▶ **TASK STATEMENT**: Only the line containing "Zatrzymany złodziej z Zawiercia trafił do" and the lines after it, through the end of the entries, should be output exactly.

▶ **DATA FOR THE TASK**:

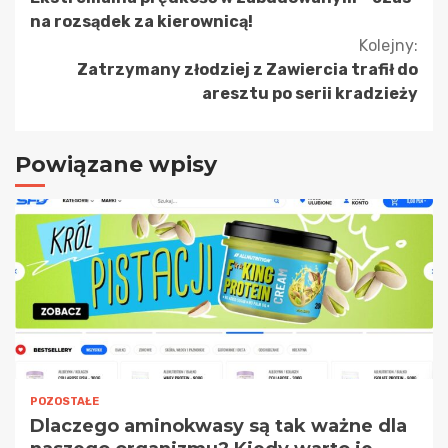
czytanie
na rozsądek za kierownicą!
Kolejny:
Zatrzymany złodziej z Zawiercia trafił do
aresztu po serii kradzieży
Powiązane wpisy
POZOSTAŁE
Dlaczego aminokwasy są tak ważne dla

▶ **YOUR RESPONSE**:
Zatrzymany złodziej z Zawiercia trafił do
aresztu po serii kradzieży
Powiązane wpisy
POZOSTAŁE
Dlaczego aminokwasy są tak ważne dla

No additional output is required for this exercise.